Employers may pay discretionary compensation by way of additional pension and lump sum. Your employer will be responsible for any death benefits paid to your dependants in respect of these discretionary compensation payments. Your employer also has discretion over how much additional pension they may pay you. Premature retirement benefits are not payable if you’re paid an enhanced severance payment under the compensation regulations. They’re also not available to non-permanent members of staff (such as fixed term appointments).
If you’re in multiple part-time employments (including supply teaching) you must ensure that all your employments have ceased before your benefits can be paid.
Additional pension and added years
If you’re buying additional pension by regular deductions from your pay or are purchasing added years, you’ll be credited with a proportion of the benefits purchased to your leaving date. This will be actuarially reduced to take account of the early payment.
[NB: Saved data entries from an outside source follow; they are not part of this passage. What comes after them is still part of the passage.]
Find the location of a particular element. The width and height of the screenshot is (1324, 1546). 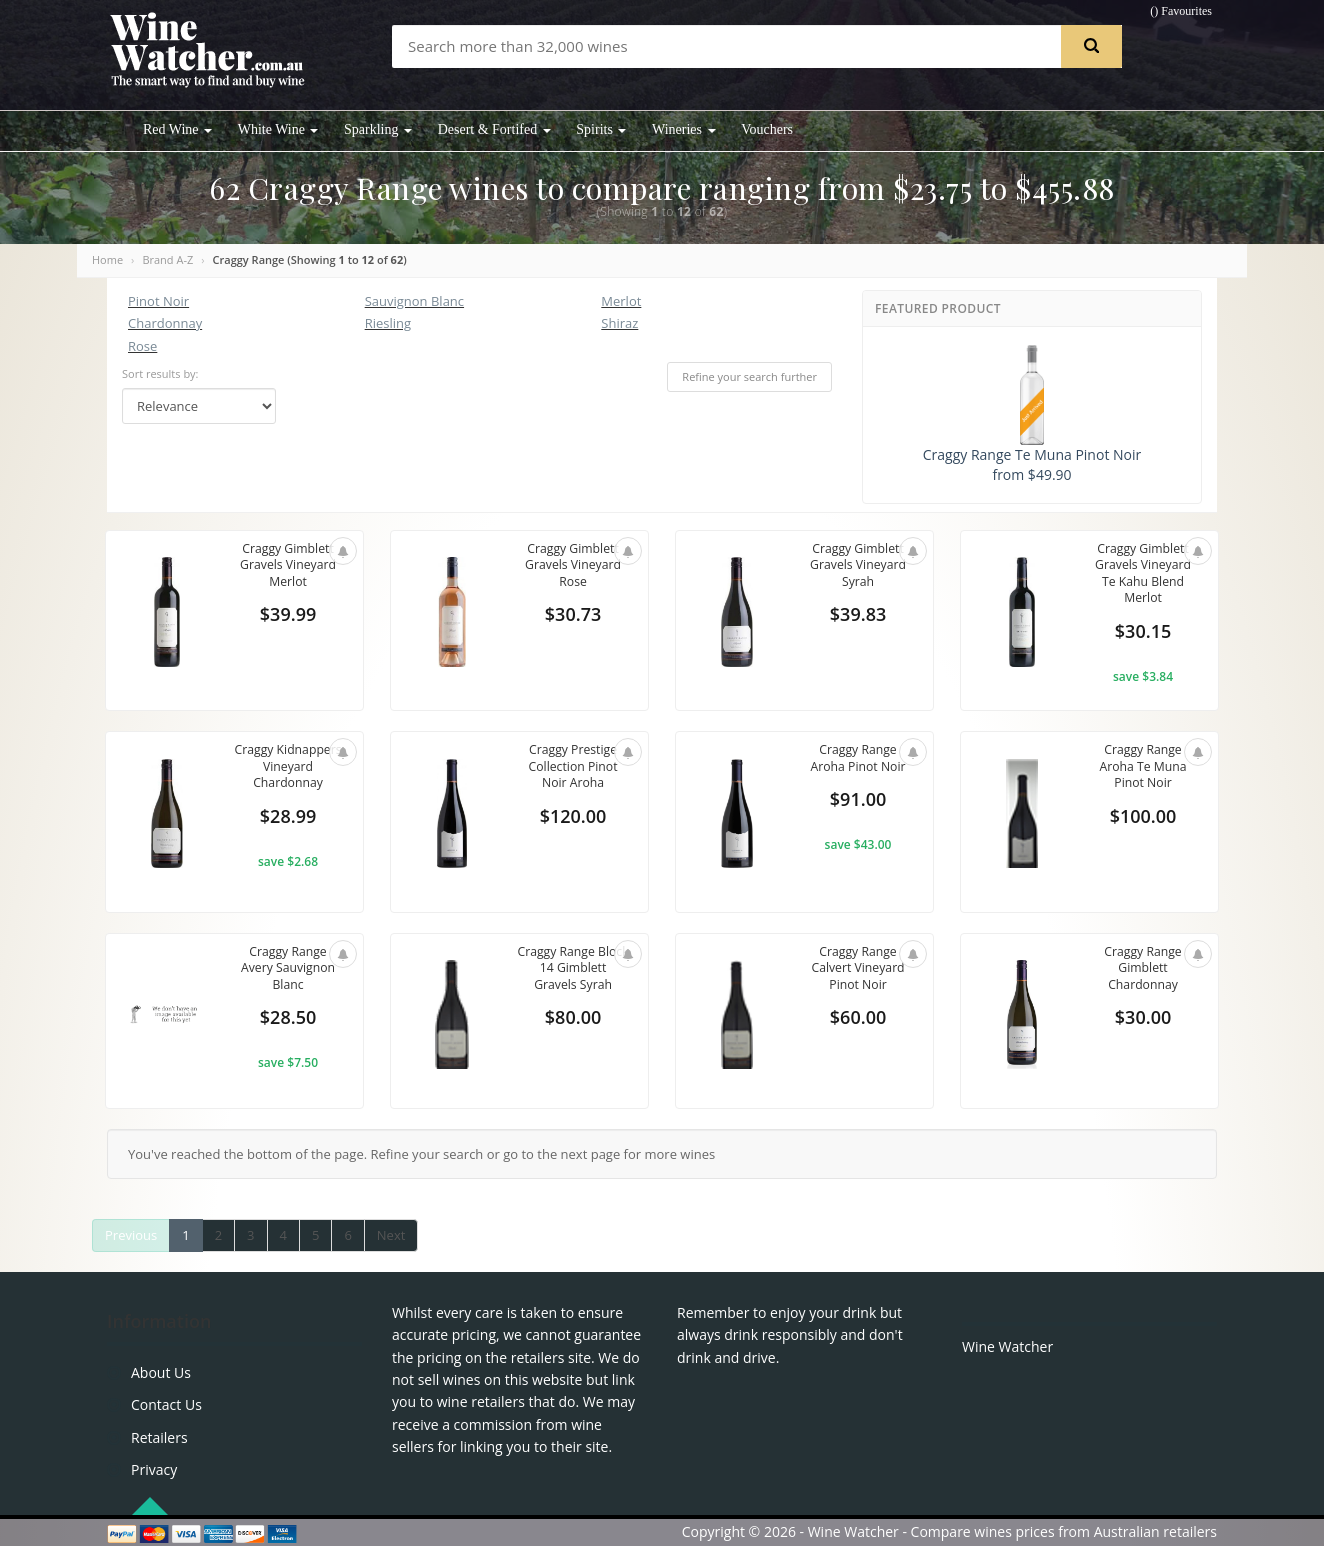

Privacy is located at coordinates (154, 1469).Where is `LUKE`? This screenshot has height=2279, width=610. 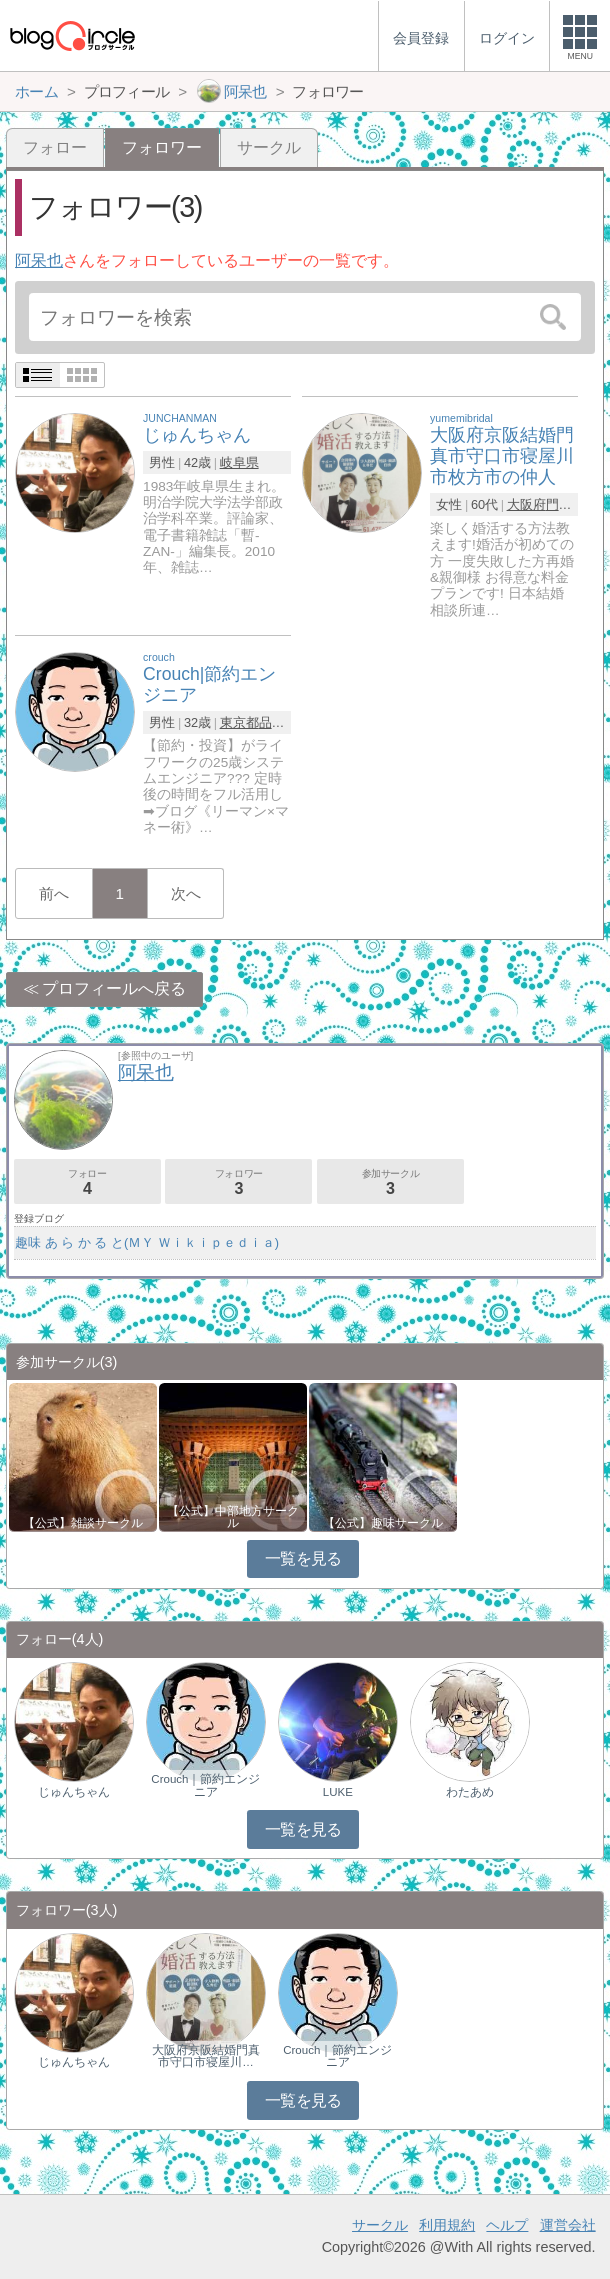
LUKE is located at coordinates (338, 1792).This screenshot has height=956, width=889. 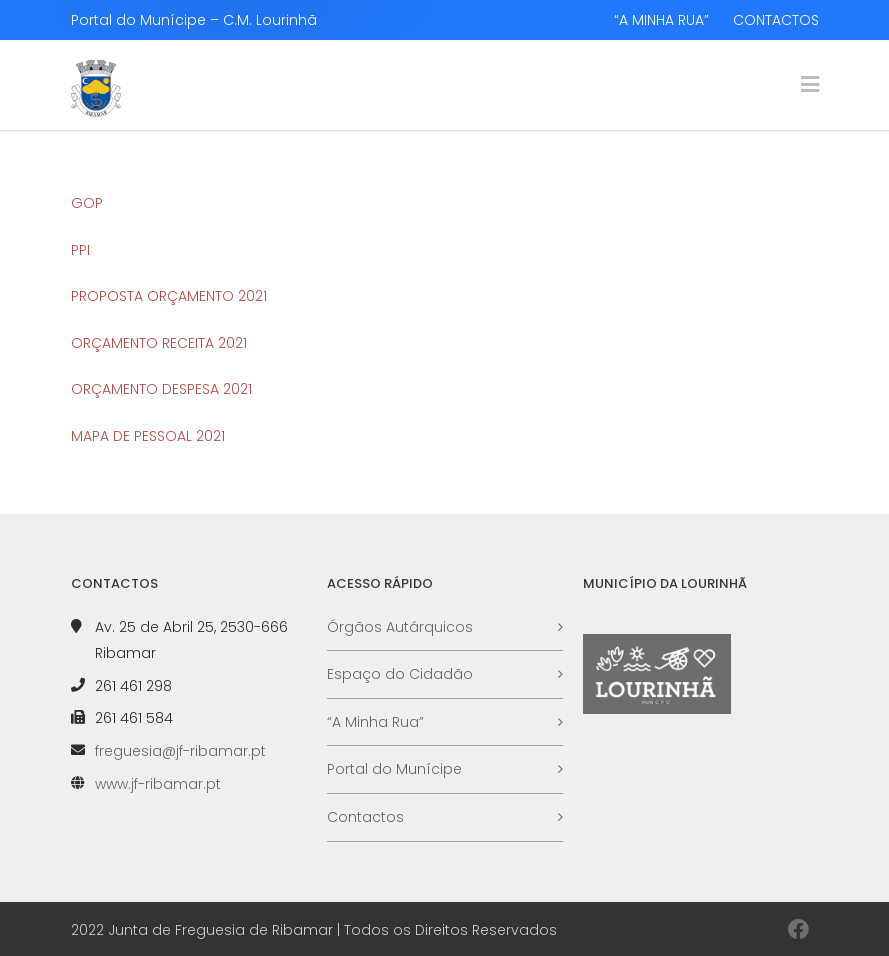 I want to click on PROPOSTA ORÇAMENTO 2021, so click(x=169, y=296).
If you become re-employed as a teacher (whether pensionable or not) you should check the earning limit set out in your retirement awarding letter. If you think you may exceed the amount shown, contact SPPA immediately.
Lump sum choices
If you were a member of your pension scheme on or after 1 April 2007, you have the option to give up part of your pension for lump sum. In cases of premature retirement, however, the lump sum option is only available on the reduced pension amount payable by SPPA – not on the portion covered by your employer.